Instructions to follow. Please set down all of the data below verbatim.
━━━━━━━━━━━━━━━━━━━━
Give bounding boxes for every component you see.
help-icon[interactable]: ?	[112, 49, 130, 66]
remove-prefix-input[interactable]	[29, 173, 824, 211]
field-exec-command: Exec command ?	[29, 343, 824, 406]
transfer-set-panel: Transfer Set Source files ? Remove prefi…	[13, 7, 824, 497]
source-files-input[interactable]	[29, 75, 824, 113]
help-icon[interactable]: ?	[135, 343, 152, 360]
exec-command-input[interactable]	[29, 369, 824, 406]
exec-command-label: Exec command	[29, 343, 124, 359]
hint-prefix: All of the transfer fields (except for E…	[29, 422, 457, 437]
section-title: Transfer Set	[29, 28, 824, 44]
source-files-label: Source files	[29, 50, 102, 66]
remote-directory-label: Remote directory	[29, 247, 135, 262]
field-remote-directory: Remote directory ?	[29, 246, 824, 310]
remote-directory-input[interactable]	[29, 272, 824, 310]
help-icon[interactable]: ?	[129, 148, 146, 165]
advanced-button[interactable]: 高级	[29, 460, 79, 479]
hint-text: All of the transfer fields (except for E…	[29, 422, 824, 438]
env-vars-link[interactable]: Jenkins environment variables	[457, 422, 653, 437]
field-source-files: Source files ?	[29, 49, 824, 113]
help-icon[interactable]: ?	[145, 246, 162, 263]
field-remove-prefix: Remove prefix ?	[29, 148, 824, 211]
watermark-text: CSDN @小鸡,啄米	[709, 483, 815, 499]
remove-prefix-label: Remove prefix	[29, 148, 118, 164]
━━━━━━━━━━━━━━━━━━━━
Result of the task.
Give bounding boxes for every component you see.
help-icon[interactable]: ?	[112, 49, 130, 66]
remove-prefix-input[interactable]	[29, 173, 824, 211]
field-exec-command: Exec command ?	[29, 343, 824, 406]
transfer-set-panel: Transfer Set Source files ? Remove prefi…	[13, 7, 824, 497]
source-files-input[interactable]	[29, 75, 824, 113]
help-icon[interactable]: ?	[135, 343, 152, 360]
exec-command-input[interactable]	[29, 369, 824, 406]
exec-command-label: Exec command	[29, 343, 124, 359]
hint-prefix: All of the transfer fields (except for E…	[29, 422, 457, 437]
section-title: Transfer Set	[29, 28, 824, 44]
source-files-label: Source files	[29, 50, 102, 66]
remote-directory-label: Remote directory	[29, 247, 135, 262]
field-remote-directory: Remote directory ?	[29, 246, 824, 310]
remote-directory-input[interactable]	[29, 272, 824, 310]
help-icon[interactable]: ?	[129, 148, 146, 165]
advanced-button[interactable]: 高级	[29, 460, 79, 479]
hint-text: All of the transfer fields (except for E…	[29, 422, 824, 438]
env-vars-link[interactable]: Jenkins environment variables	[457, 422, 653, 437]
field-source-files: Source files ?	[29, 49, 824, 113]
help-icon[interactable]: ?	[145, 246, 162, 263]
field-remove-prefix: Remove prefix ?	[29, 148, 824, 211]
watermark-text: CSDN @小鸡,啄米	[709, 483, 815, 499]
remove-prefix-label: Remove prefix	[29, 148, 118, 164]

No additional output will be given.